VITAMINA MAZZARRI PER IL NUOVO TORO
Finalmente nel Torino ho visto un barlume di squadra. La cosa che più mi è piaciuta di Mazzarri è che non ha cambiato modulo, dimostrando umiltà e coraggio allo stesso tempo. Con il presuntuoso Mihajlovic c’erano soltanto giocate di pochi (Ljajic e Iago Falque). Tifavo per Gasperini, uno dei migliori allenatori, ma quello che mi ha sempre colpito di Mazzarri è il suo staff, capace di far rendere fisicamente sempre al meglio i giocatori. Ora vedremo le prossime partite, ma quello che più conta è che la squadra, al di là del modulo, abbia un’anima, come in parte si è già visto contro il Bologna.
Giorgio Calvi, Ventotene (Latina)
Un allenatore non si giudica da una partita, tanto meno la prima, ma dalla sua carriera. E allora benvenuto a Mazzarri sulla panchina del Torino e più in generale bentornato nel calcio italiano. Visto che il presidente Percassi non ha alcuna intenzione di liberare Gasperini a fine stagione, il suo collega granata Cairo non poteva fare una scelta migliore, nel momento migliore, per il presente e per il futuro. Ma, a scanso di equivoci, Mazzarri non può essere considerato una seconda scelta. Semmai una scelta ritardata, perché Cairo lo avrebbe voluto già dieci anni fa, prima del suo ottimo lavoro alla Samp, al Napoli dove subentrò in corsa come stavolta, e all’Inter. Sì, anche all’Inter, contrariamente a quanto suggeriscono i luoghi comuni, perché Mazzarri dopo la deludente stagione di Stramaccioni, arrivato soltanto nono (peggior piazzamento della gestione Moratti) aveva riportato i nerazzurri in Europa chiudendo al quinto posto. E la stagione successiva, quando fu esonerato nel momento più difficile a livello societario per la staffetta Moratti-Thohir, l’Inter senza grandi acquisti, con i vari Dodò, Vidic, M’Vila, Kuzmanovic e Osvaldo, che non poteva permettersi di spendere tre milioni per Rolando, era nona ma ad appena tre punti dal quinto posto della Lazio, ancora in corsa in Coppa Italia ed Europa League e con la possibilità di scavalcare il Milan nella giornata successiva. Per la storia, spesso dimenticata, il suo acclamato successore Mancini, nonostante i cinque rinforzi invernali (Podolski, Shaqiri, Brozovic, Santon e Felipe) ha poi chiuso soltanto all’ottavo posto, senza Europa, eliminato nelle due coppe.

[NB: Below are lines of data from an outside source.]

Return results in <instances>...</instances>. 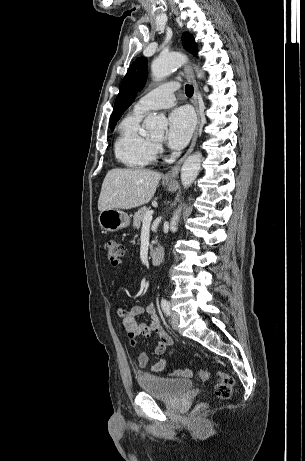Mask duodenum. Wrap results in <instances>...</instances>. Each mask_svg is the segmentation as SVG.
Listing matches in <instances>:
<instances>
[{
	"mask_svg": "<svg viewBox=\"0 0 305 461\" xmlns=\"http://www.w3.org/2000/svg\"><path fill=\"white\" fill-rule=\"evenodd\" d=\"M164 257V249L162 247H157L150 250V262L152 265H159Z\"/></svg>",
	"mask_w": 305,
	"mask_h": 461,
	"instance_id": "obj_1",
	"label": "duodenum"
}]
</instances>
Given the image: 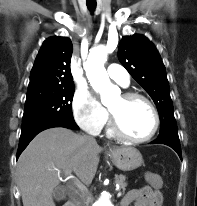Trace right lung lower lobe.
<instances>
[{"mask_svg":"<svg viewBox=\"0 0 197 206\" xmlns=\"http://www.w3.org/2000/svg\"><path fill=\"white\" fill-rule=\"evenodd\" d=\"M52 127H65L72 130H77L79 127L72 120H50L40 122L34 126L21 130V136L19 140V147L17 151V159L23 150L27 147L30 141L41 131Z\"/></svg>","mask_w":197,"mask_h":206,"instance_id":"98d812e1","label":"right lung lower lobe"}]
</instances>
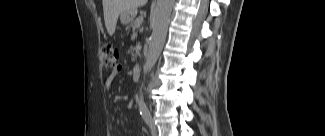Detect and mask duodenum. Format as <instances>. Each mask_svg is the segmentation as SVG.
<instances>
[{
    "mask_svg": "<svg viewBox=\"0 0 325 136\" xmlns=\"http://www.w3.org/2000/svg\"><path fill=\"white\" fill-rule=\"evenodd\" d=\"M141 66L139 64L135 65L132 69V75L134 78H137L140 75Z\"/></svg>",
    "mask_w": 325,
    "mask_h": 136,
    "instance_id": "410a0bca",
    "label": "duodenum"
}]
</instances>
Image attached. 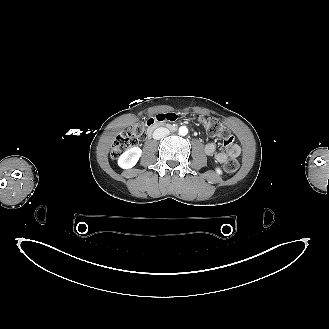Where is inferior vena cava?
<instances>
[{"mask_svg":"<svg viewBox=\"0 0 329 329\" xmlns=\"http://www.w3.org/2000/svg\"><path fill=\"white\" fill-rule=\"evenodd\" d=\"M169 134V130L164 127H159L153 132V138L159 140Z\"/></svg>","mask_w":329,"mask_h":329,"instance_id":"inferior-vena-cava-1","label":"inferior vena cava"}]
</instances>
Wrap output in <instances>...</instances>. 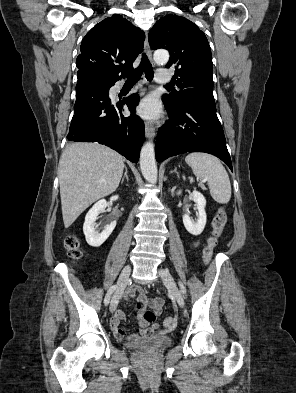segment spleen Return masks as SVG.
Instances as JSON below:
<instances>
[{
	"label": "spleen",
	"mask_w": 296,
	"mask_h": 393,
	"mask_svg": "<svg viewBox=\"0 0 296 393\" xmlns=\"http://www.w3.org/2000/svg\"><path fill=\"white\" fill-rule=\"evenodd\" d=\"M185 161L197 178L208 182L210 194L216 202L226 204L230 201L229 176L216 157L207 153H190L185 157Z\"/></svg>",
	"instance_id": "spleen-1"
}]
</instances>
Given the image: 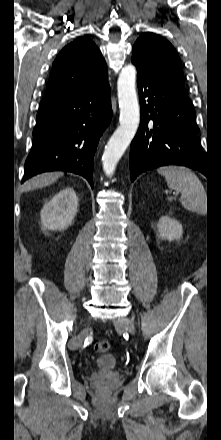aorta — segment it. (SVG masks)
Returning a JSON list of instances; mask_svg holds the SVG:
<instances>
[{"instance_id":"aorta-1","label":"aorta","mask_w":221,"mask_h":440,"mask_svg":"<svg viewBox=\"0 0 221 440\" xmlns=\"http://www.w3.org/2000/svg\"><path fill=\"white\" fill-rule=\"evenodd\" d=\"M136 68L125 66L118 78L117 91L120 108L119 126L109 139L102 157L103 169L107 176L113 175L116 165L134 138L139 122L140 108L135 89Z\"/></svg>"}]
</instances>
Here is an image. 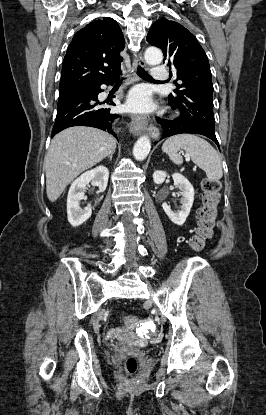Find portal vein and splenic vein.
I'll use <instances>...</instances> for the list:
<instances>
[{"mask_svg":"<svg viewBox=\"0 0 266 415\" xmlns=\"http://www.w3.org/2000/svg\"><path fill=\"white\" fill-rule=\"evenodd\" d=\"M186 160H187V161H189V160H190V158L187 156V157H186Z\"/></svg>","mask_w":266,"mask_h":415,"instance_id":"18ae733b","label":"portal vein and splenic vein"}]
</instances>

Abituato a lavorare giorno e notte, Mazzarri sfrutterà questa settimana senza allenamenti per conoscere a fondo, nei filmati e nelle relazioni, le caratteristiche e le condizioni dei suoi giocatori, grazie all’esperienza del medico Rudy Tavana e al suo eccellente e affiatato staff, di cui fanno parte il vice Frustalupi, il preparatore atletico Pondrelli, i collaboratori Corradini, Miggiano, Nitti e il coordinatore dell’area tecnica Santoro, il suo fidatissimo dirigente che tra l’altro scoprì Insigne. I dettagli sono importanti, come ripete spesso Cairo, e nel calcio proprio con la cura dei particolari si crea l’anima della squadra, da non confondere con la grinta e tantomeno con i moduli. Mazzarri, infatti, come ricorda il signor Calvi, al suo esordio è partito con la stessa difesa a quattro utilizzata da Mihajlovic, perché non ha soltanto un’idea tattica. Semmai ha fretta di entrare nella testa dei giocatori, per riuscire a farli esprimere al massimo. Non a caso lo svizzero Dzemaili, tra l’altro ex Toro, ci ha detto recentemente che Mazzarri, con cui giocò a Napoli, è stato il miglior allenatore avuto in carriera, perché con lui tutti conoscono le caratteristiche degli avversari e così vanno in campo sapendo che cosa fare. A questo punto, quindi, ai tanti tifosi del Toro sparsi in Italia, isole comprese, non rimane che aspettare con fiducia. Perché Mazzarri è l’allenatore giusto al posto giusto. In attesa che torni un certo Belotti, per far decollare definitivamente il nuovo Toro con la nuova anima.